## [INPUT DATA]
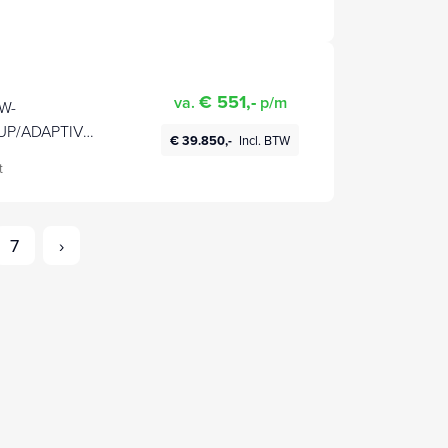
€ 551,-
va.
p/m
W-
P/ADAPTIVE-
€ 39.850,-
Incl. BTW
SS/CARPLAY/
t
ANTIE T/M
7
›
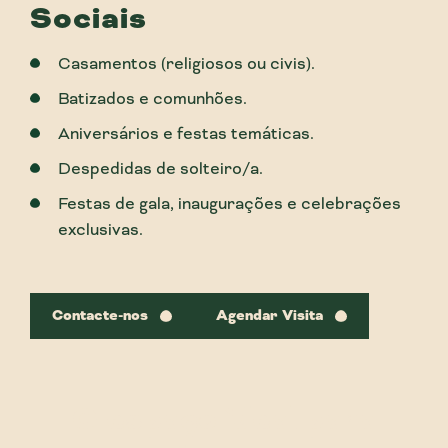
Sociais
Casamentos (religiosos ou civis).
Batizados e comunhões.
Aniversários e festas temáticas.
Despedidas de solteiro/a.
Festas de gala, inaugurações e celebrações
exclusivas.
Contacte-nos
Agendar Visita
O espaço ideal para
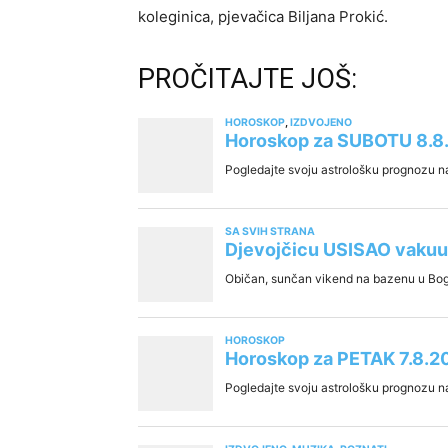
koleginica, pjevačica Biljana Prokić.
PROČITAJTE JOŠ:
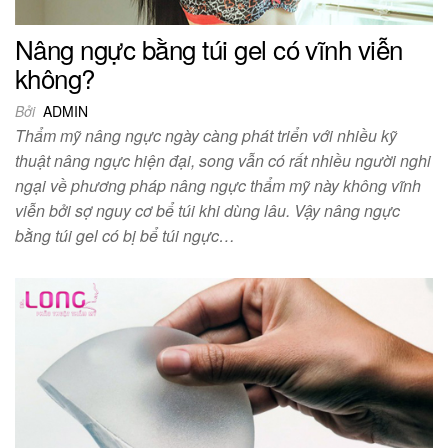
Nâng ngực bằng túi gel có vĩnh viễn
không?
Bởi
ADMIN
Thẩm mỹ nâng ngực ngày càng phát triển với nhiều kỹ
thuật nâng ngực hiện đại, song vẫn có rất nhiều người nghi
ngại về phương pháp nâng ngực thẩm mỹ này không vĩnh
viễn bởi sợ nguy cơ bể túi khi dùng lâu. Vậy nâng ngực
bằng túi gel có bị bể túi ngực…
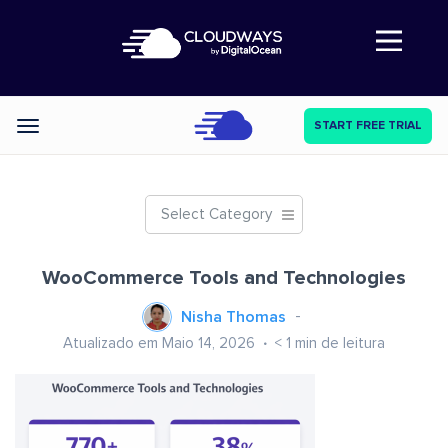
Abre a navegação
START FREE TRIAL
Categories
Select Category
WooCommerce Tools and Technologies
Nisha Thomas
Atualizado em Maio 14, 2026
< 1
min de leitura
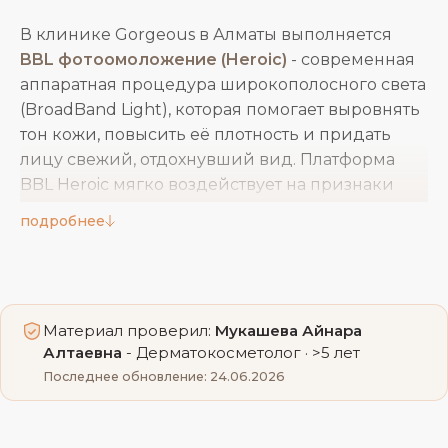
В клинике Gorgeous в Алматы выполняется
BBL фотоомоложение (Heroic)
- современная
аппаратная процедура широкополосного света
(BroadBand Light), которая помогает выровнять
тон кожи, повысить её плотность и придать
лицу свежий, отдохнувший вид. Платформа
BBL Heroic мягко воздействует на признаки
возрастных изменений и фотоповреждений,
подробнее
не требуя реабилитации хирургического
уровня. Это деликатный способ улучшить
качество кожи: процедура работает с
пигментацией, сосудистым рисунком и общим
Материал проверил:
Мукашева Айнара
тонусом, постепенно возвращая лицу ровный и
Алтаевна
- Дерматокосметолог · >5 лет
здоровый цвет. Процедуру проводят опытные
Последнее обновление: 24.06.2026
врачи на сертифицированном оборудовании,
что обеспечивает прогнозируемый результат и
комфорт пациента на каждом этапе.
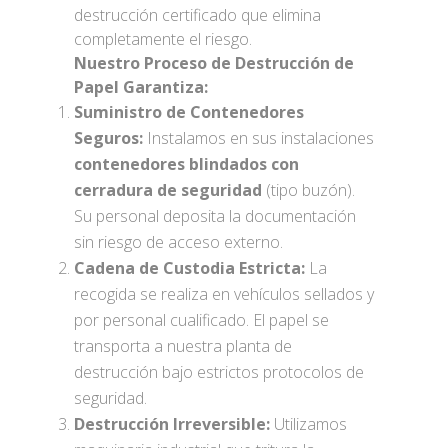
destrucción certificado que elimina
completamente el riesgo.
Nuestro Proceso de Destrucción de
Papel Garantiza:
Suministro de Contenedores
Seguros:
Instalamos en sus instalaciones
contenedores blindados con
cerradura de seguridad
(tipo buzón).
Su personal deposita la documentación
sin riesgo de acceso externo.
Cadena de Custodia Estricta:
La
recogida se realiza en vehículos sellados y
por personal cualificado. El papel se
transporta a nuestra planta de
destrucción bajo estrictos protocolos de
seguridad.
Destrucción Irreversible:
Utilizamos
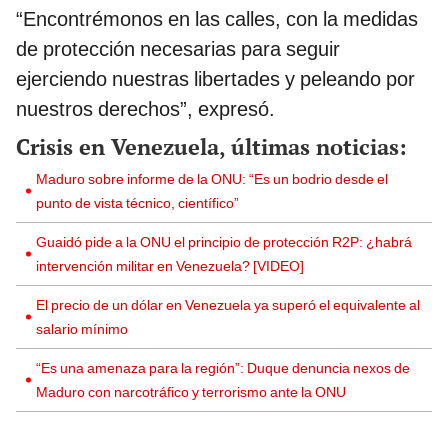
“Encontrémonos en las calles, con la medidas
de protección necesarias para seguir
ejerciendo nuestras libertades y peleando por
nuestros derechos”, expresó.
Crisis en Venezuela, últimas noticias:
Maduro sobre informe de la ONU: “Es un bodrio desde el
punto de vista técnico, científico”
Guaidó pide a la ONU el principio de protección R2P: ¿habrá
intervención militar en Venezuela? [VIDEO]
El precio de un dólar en Venezuela ya superó el equivalente al
salario mínimo
“Es una amenaza para la región”: Duque denuncia nexos de
Maduro con narcotráfico y terrorismo ante la ONU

## [WORK TASK]
Copy the full listing above exactly, apart from the pictures.

## [TASK RESPONSE]
€ 551,-
va.
p/m
W-
P/ADAPTIVE-
€ 39.850,-
Incl. BTW
SS/CARPLAY/
t
ANTIE T/M
7
›
Sociais
Casamentos (religiosos ou civis).
Batizados e comunhões.
Aniversários e festas temáticas.
Despedidas de solteiro/a.
Festas de gala, inaugurações e celebrações
exclusivas.
Contacte-nos
Agendar Visita
O espaço ideal para
koleginica, pjevačica Biljana Prokić.
PROČITAJTE JOŠ:
Nâng ngực bằng túi gel có vĩnh viễn
không?
Bởi
ADMIN
Thẩm mỹ nâng ngực ngày càng phát triển với nhiều kỹ
thuật nâng ngực hiện đại, song vẫn có rất nhiều người nghi
ngại về phương pháp nâng ngực thẩm mỹ này không vĩnh
viễn bởi sợ nguy cơ bể túi khi dùng lâu. Vậy nâng ngực
bằng túi gel có bị bể túi ngực…
Abre a navegação
START FREE TRIAL
Categories
Select Category
WooCommerce Tools and Technologies
Nisha Thomas
Atualizado em Maio 14, 2026
< 1
min de leitura
В клинике Gorgeous в Алматы выполняется
BBL фотоомоложение (Heroic)
- современная
аппаратная процедура широкополосного света
(BroadBand Light), которая помогает выровнять
тон кожи, повысить её плотность и придать
лицу свежий, отдохнувший вид. Платформа
BBL Heroic мягко воздействует на признаки
возрастных изменений и фотоповреждений,
подробнее
не требуя реабилитации хирургического
уровня. Это деликатный способ улучшить
качество кожи: процедура работает с
пигментацией, сосудистым рисунком и общим
Материал проверил:
Мукашева Айнара
тонусом, постепенно возвращая лицу ровный и
Алтаевна
- Дерматокосметолог · >5 лет
здоровый цвет. Процедуру проводят опытные
Последнее обновление: 24.06.2026
врачи на сертифицированном оборудовании,
что обеспечивает прогнозируемый результат и
комфорт пациента на каждом этапе.
destrucción certificado que elimina
completamente el riesgo.
Nuestro Proceso de Destrucción de
Papel Garantiza:
Suministro de Contenedores
Seguros:
Instalamos en sus instalaciones
contenedores blindados con
cerradura de seguridad
(tipo buzón).
Su personal deposita la documentación
sin riesgo de acceso externo.
Cadena de Custodia Estricta:
La
recogida se realiza en vehículos sellados y
por personal cualificado. El papel se
transporta a nuestra planta de
destrucción bajo estrictos protocolos de
seguridad.
Destrucción Irreversible:
Utilizamos
“Encontrémonos en las calles, con la medidas
de protección necesarias para seguir
ejerciendo nuestras libertades y peleando por
nuestros derechos”, expresó.
Crisis en Venezuela, últimas noticias:
Maduro sobre informe de la ONU: “Es un bodrio desde el
punto de vista técnico, científico”
Guaidó pide a la ONU el principio de protección R2P: ¿habrá
intervención militar en Venezuela? [VIDEO]
El precio de un dólar en Venezuela ya superó el equivalente al
salario mínimo
“Es una amenaza para la región”: Duque denuncia nexos de
Maduro con narcotráfico y terrorismo ante la ONU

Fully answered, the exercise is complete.